**YOUR INSTRUCTIONS**
Report how many lines of the data below contain "Website". Give nothing besides the number.

Top of SOURCE MATERIAL

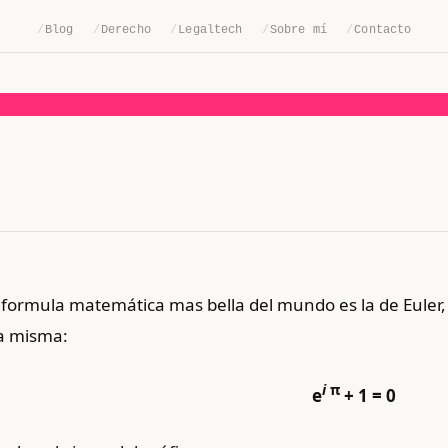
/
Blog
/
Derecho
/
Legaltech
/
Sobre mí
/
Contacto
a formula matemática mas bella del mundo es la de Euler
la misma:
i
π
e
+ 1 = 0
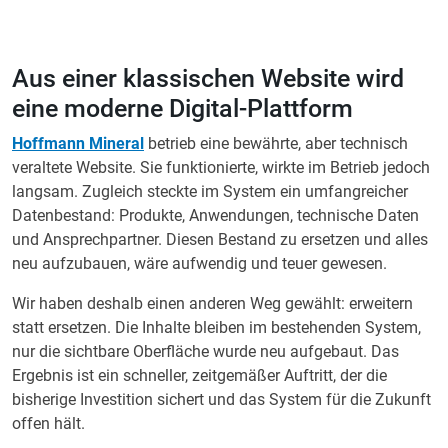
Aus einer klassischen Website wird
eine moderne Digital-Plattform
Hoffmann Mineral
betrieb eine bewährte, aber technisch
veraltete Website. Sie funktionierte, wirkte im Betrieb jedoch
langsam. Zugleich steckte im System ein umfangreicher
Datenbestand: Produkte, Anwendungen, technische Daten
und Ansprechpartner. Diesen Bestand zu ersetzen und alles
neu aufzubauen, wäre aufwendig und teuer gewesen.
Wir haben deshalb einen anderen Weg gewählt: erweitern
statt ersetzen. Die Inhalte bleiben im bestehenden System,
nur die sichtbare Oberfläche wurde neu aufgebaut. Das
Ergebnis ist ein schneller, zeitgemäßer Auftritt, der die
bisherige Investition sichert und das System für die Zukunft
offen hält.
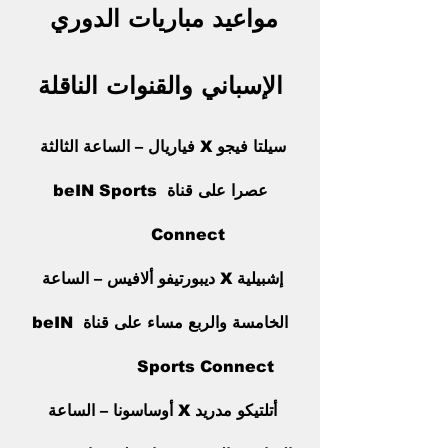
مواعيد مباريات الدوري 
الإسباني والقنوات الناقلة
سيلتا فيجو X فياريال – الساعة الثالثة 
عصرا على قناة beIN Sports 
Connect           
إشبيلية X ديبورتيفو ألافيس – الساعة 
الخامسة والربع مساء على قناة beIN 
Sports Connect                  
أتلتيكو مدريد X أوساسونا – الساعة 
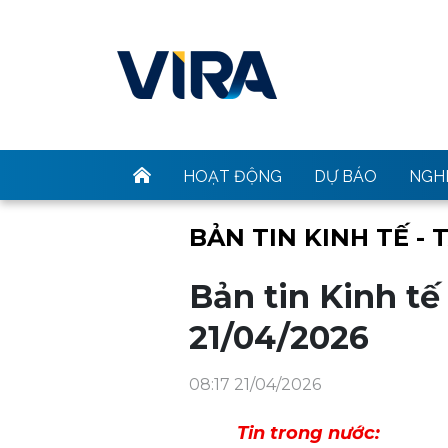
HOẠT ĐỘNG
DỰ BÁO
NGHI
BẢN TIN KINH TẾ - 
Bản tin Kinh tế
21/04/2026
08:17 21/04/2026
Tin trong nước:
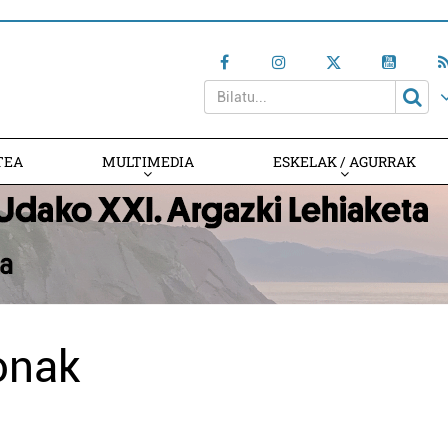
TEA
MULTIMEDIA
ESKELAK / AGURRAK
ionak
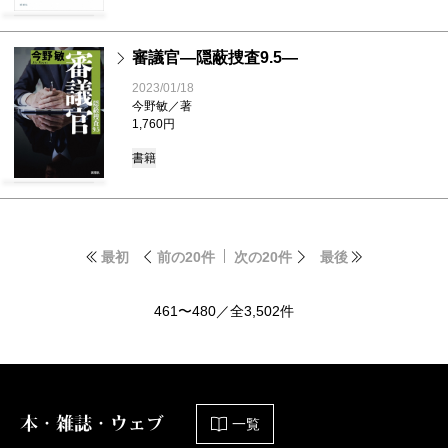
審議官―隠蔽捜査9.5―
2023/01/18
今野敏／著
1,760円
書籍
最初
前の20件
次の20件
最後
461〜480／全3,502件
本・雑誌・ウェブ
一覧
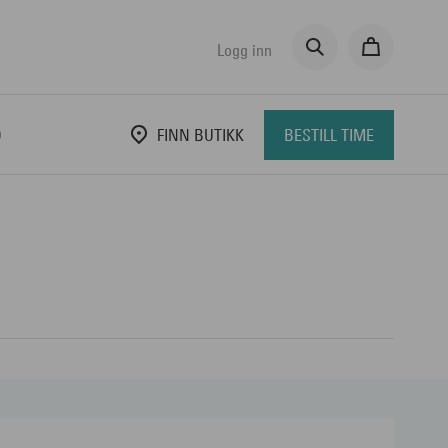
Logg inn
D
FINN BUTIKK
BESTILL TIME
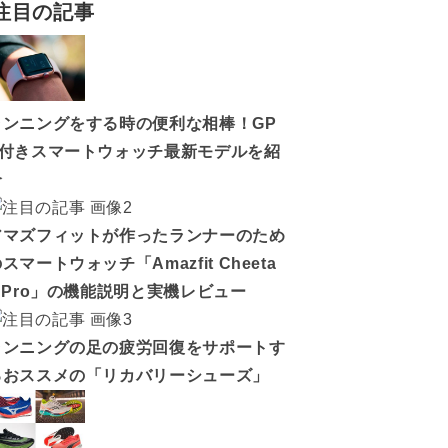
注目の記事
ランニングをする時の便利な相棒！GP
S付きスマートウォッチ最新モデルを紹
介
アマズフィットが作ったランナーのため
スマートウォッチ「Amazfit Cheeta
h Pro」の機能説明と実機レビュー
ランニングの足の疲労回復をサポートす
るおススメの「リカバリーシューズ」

Bottom of SOURCE MATERIAL

**YOUR SOLUTION**
2